Probabilistic and Bayesian methods provide a principled framework for reasoning under uncertainty. Instead of producing single-point predictions, Bayesian models produce full distributions over parameters and predictions, answering not just "What is the best guess?" but also "How confident should we be?" This makes them essential for safety-critical applications, small-data regimes, and decision-making under ambiguity.
The prior $p(\theta)$ encodes what we believe before seeing data. The likelihood $p(\mathcal{D} \mid \theta)$ quantifies how well the data fits a given parameter value. The posterior $p(\theta \mid \mathcal{D})$ is the updated belief after observing data.
The posterior predictive distribution integrates over parameter uncertainty to produce predictions: $p(\tilde{y} \mid \mathcal{D}) = \int p(\tilde{y} \mid \theta) \, p(\theta \mid \mathcal{D}) \, d\theta$.
Prior Selection
Conjugate priors make the posterior analytically tractable (Beta-Binomial, Normal-Normal, Gamma-Poisson).
Weakly informative priors regularize without dominating the data (e.g., broad Gaussians).
Informative priors encode domain knowledge (e.g., historical data from previous experiments).
Always perform prior predictive checks: sample from the prior and verify that the implied predictions are plausible.
Sensitivity analysis verifies that conclusions are robust across reasonable prior choices.
MAP vs. Full Bayesian
The Maximum A Posteriori (MAP) estimate finds the single most probable parameter value. It is equivalent to regularized maximum likelihood (L2 regularization corresponds to a Gaussian prior).

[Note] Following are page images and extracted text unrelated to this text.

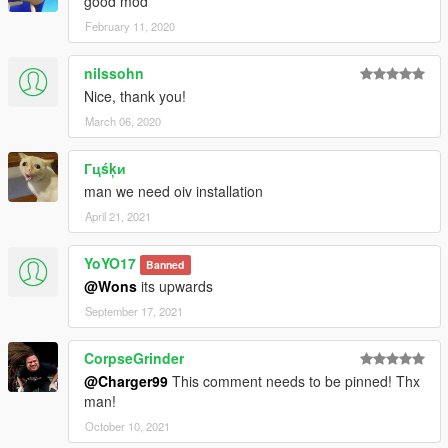
good mod
February 11, 2020
nilssohn
Nice, thank you!
March 06, 2020
Гцśķи
man we need oiv installation
April 21, 2021
YoYO17
Banned
@Wons
its upwards
September 17, 2021
CorpseGrinder
@Charger99
This comment needs to be pinned! Thx
man!
October 10, 2021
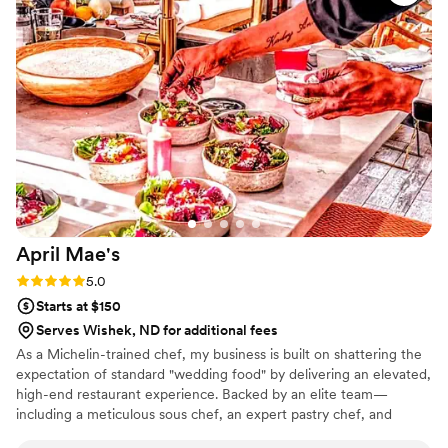
was professional and attentive without being overbearing,
and they handled everything so we could actually enjoy the
event instead of worrying about details. Overall, Maison D
delivered exactly what we were hoping for. Solid service,
great food, and a smooth experience. Would definitely use
them again.
”
April
Mae's
Rating: 5.0 (1 review)
5.0
Starts at $150
Serves Wishek, ND for additional fees
As a Michelin-trained chef, my business is built on shattering the
expectation of standard "wedding food" by delivering an elevated,
high-end restaurant experience. Backed by an elite team—
including a meticulous sous chef, an expert pastry chef, and
professional servers—we handle every moving part with absolute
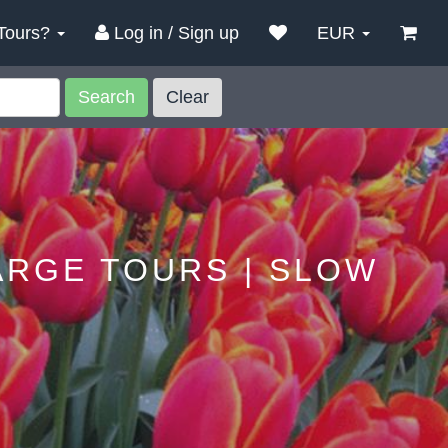
Tours?
Log in / Sign up
EUR
Search
Clear
ARGE TOURS | SLOW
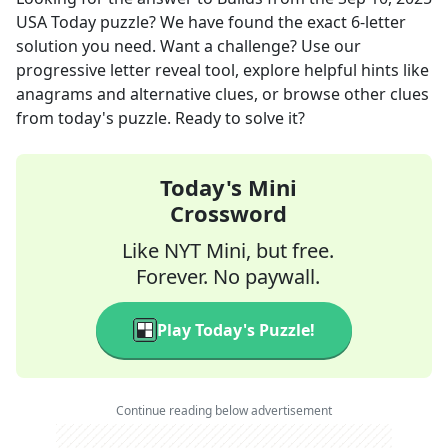
USA Today
puzzle? We have found the exact
6
-letter
solution you need. Want a challenge? Use our
progressive letter reveal tool, explore helpful hints like
anagrams and alternative clues, or browse other clues
from today's puzzle. Ready to solve it?
Today's Mini
Crossword
Like NYT Mini, but free.
Forever. No paywall.
Play Today's Puzzle!
Continue reading below advertisement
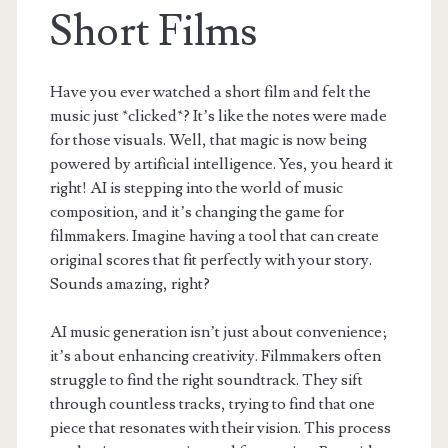
Short Films
Have you ever watched a short film and felt the
music just *clicked*? It’s like the notes were made
for those visuals. Well, that magic is now being
powered by artificial intelligence. Yes, you heard it
right! AI is stepping into the world of music
composition, and it’s changing the game for
filmmakers. Imagine having a tool that can create
original scores that fit perfectly with your story.
Sounds amazing, right?
AI music generation isn’t just about convenience;
it’s about enhancing creativity. Filmmakers often
struggle to find the right soundtrack. They sift
through countless tracks, trying to find that one
piece that resonates with their vision. This process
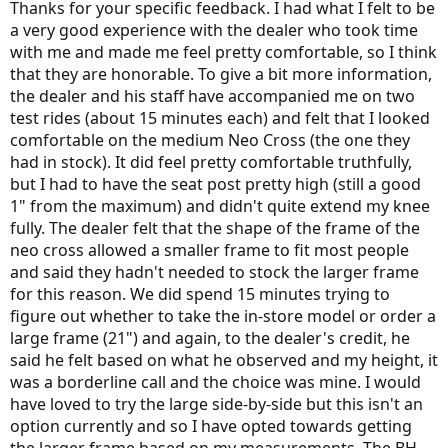
Thanks for your specific feedback. I had what I felt to be
a very good experience with the dealer who took time
with me and made me feel pretty comfortable, so I think
that they are honorable. To give a bit more information,
the dealer and his staff have accompanied me on two
test rides (about 15 minutes each) and felt that I looked
comfortable on the medium Neo Cross (the one they
had in stock). It did feel pretty comfortable truthfully,
but I had to have the seat post pretty high (still a good
1" from the maximum) and didn't quite extend my knee
fully. The dealer felt that the shape of the frame of the
neo cross allowed a smaller frame to fit most people
and said they hadn't needed to stock the larger frame
for this reason. We did spend 15 minutes trying to
figure out whether to take the in-store model or order a
large frame (21") and again, to the dealer's credit, he
said he felt based on what he observed and my height, it
was a borderline call and the choice was mine. I would
have loved to try the large side-by-side but this isn't an
option currently and so I have opted towards getting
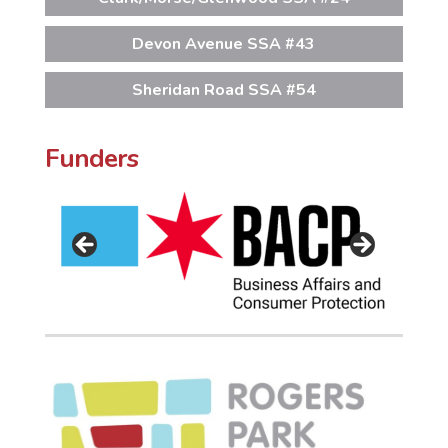
Devon Avenue SSA #43
Sheridan Road SSA #54
Funders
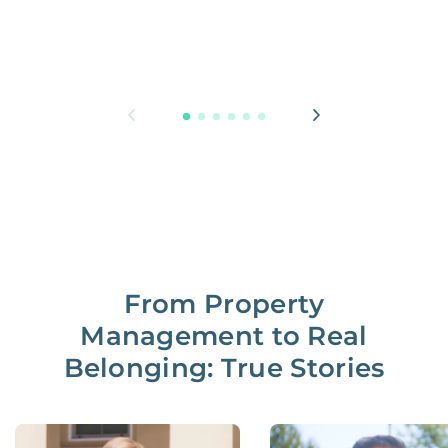
From Property
Management to Real
Belonging: True Stories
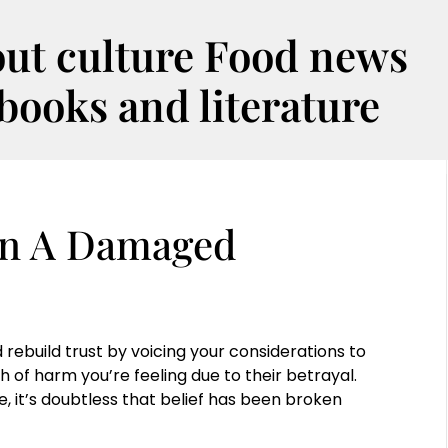
out culture Food news
oks and literature
 In A Damaged
rebuild trust by voicing your considerations to
h of harm you’re feeling due to their betrayal.
e, it’s doubtless that belief has been broken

Full Bayesian inference integrates over the entire posterior, capturing uncertainty. This is more expensive but more informative than MAP.
Models and Algorithms
Naive Bayes Classifiers
Assume features are conditionally independent given the class: $p(\mathbf{x} \mid y) = \prod_j p(x_j \mid y)$.
Gaussian Naive Bayes models each feature as a Gaussian per class.
Multinomial Naive Bayes is the workhorse for text classification (bag-of-words features).
Despite the strong independence assumption, Naive Bayes is often surprisingly competitive, especially with limited data.
Training is extremely fast ($\mathcal{O}(n \cdot d)$) and requires no gradient optimization.
Bayesian Linear Regression
Places a prior on the weight vector: $\mathbf{w} \sim \mathcal{N}(\mathbf{0}, \sigma_w^2 \mathbf{I})$.
The posterior is Gaussian with closed-form mean and covariance.
Predictions include uncertainty bands that widen in regions with fewer observations.
L2 regularization (Ridge regression) is the MAP special case of Bayesian linear regression with a Gaussian prior.
Markov Chain Monte Carlo (MCMC)
When the posterior is intractable, MCMC generates samples from it by constructing a Markov chain whose stationary distribution is the target posterior.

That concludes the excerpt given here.